With much of the world reeling from record-shattering heat and devastating wildfires, the London-based oil giant Shell is poised to ramp up its investments in planet-warming fossil fuels after ditching its plan to cut oil production.
An analysis released Thursday by the rights group Global Witness estimates that Shell’s investments in oil and gas projects are set to surge to around $14.5 billion this year, a 10% increase over 2022. The company is expected to spend far less on what it defines as “renewables and energy solutions.”

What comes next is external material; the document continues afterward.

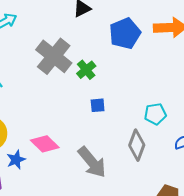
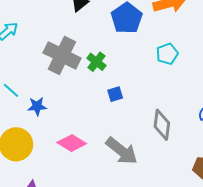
cyan pentagon: (155, 114) -> (167, 54), moved
blue star: (16, 160) -> (37, 106), moved, turned 30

“Fossil fuels are the number one cause of climate breakdown, which is stoking extreme heatwaves, forest fires, and drought,” said Jonathan Noronha-Gant, a senior campaigner at Global Witness. “Every house burnt to the ground, every town forced to evacuate, every ecosystem lost to a wildfire is a necessary consequence of a business model like Shell’s, which prioritizes short-term cash grabs over the safety and survivability of our societies.”

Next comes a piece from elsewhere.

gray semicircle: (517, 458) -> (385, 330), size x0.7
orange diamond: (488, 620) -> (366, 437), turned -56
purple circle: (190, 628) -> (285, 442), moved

The new analysis came as Shell reported $5.1 billion in second-quarter profits, a major decline compared to the company’s record-setting $11.5 billion in profits during the same period last year. Despite the profit dip, which Shell blamed on falling oil and gas prices, the company announced a 15% quarterly dividend increase and $3 billion in stock buybacks.
“CEO Wael Sawan’s fossil fuel direction continues to be solely aimed at profit for shareholders,” Nine de Pater, a campaigner with Friends of the Earth Netherlands, said in a statement. “This is immoral and completely irresponsible. We are seeing the impact of the climate crisis around the world this summer: the wildfires in Greece and heat records in southern Europe, Algeria, and India, among others, and the floods in Italy and Afghanistan.”
“Shell’s profits clearly show that the company chooses profits over human lives,” she added.
Shell, which has known about the climate impacts of burning fossil fuels since the 1970s, announced last month that it intends to boost gas production in the coming years while abandoning its plan to reduce oil production by up to 2% per year.
In an interview weeks after the announcement, Sawan claimed it would be “dangerous and irresponsible” to curb oil and gas production even as scientists say that’s exactly what’s needed to avert catastrophic warming.
Global Witness recently estimated that Shell’s reversal on oil production could generate an average of “29 million tonnes of extra carbon per year, almost as much as Denmark emits annually.”
“By 2030,” the group added, “Shell’s extra estimated emissions would be as much as Spain—one of Europe’s largest polluters—produces in one year.”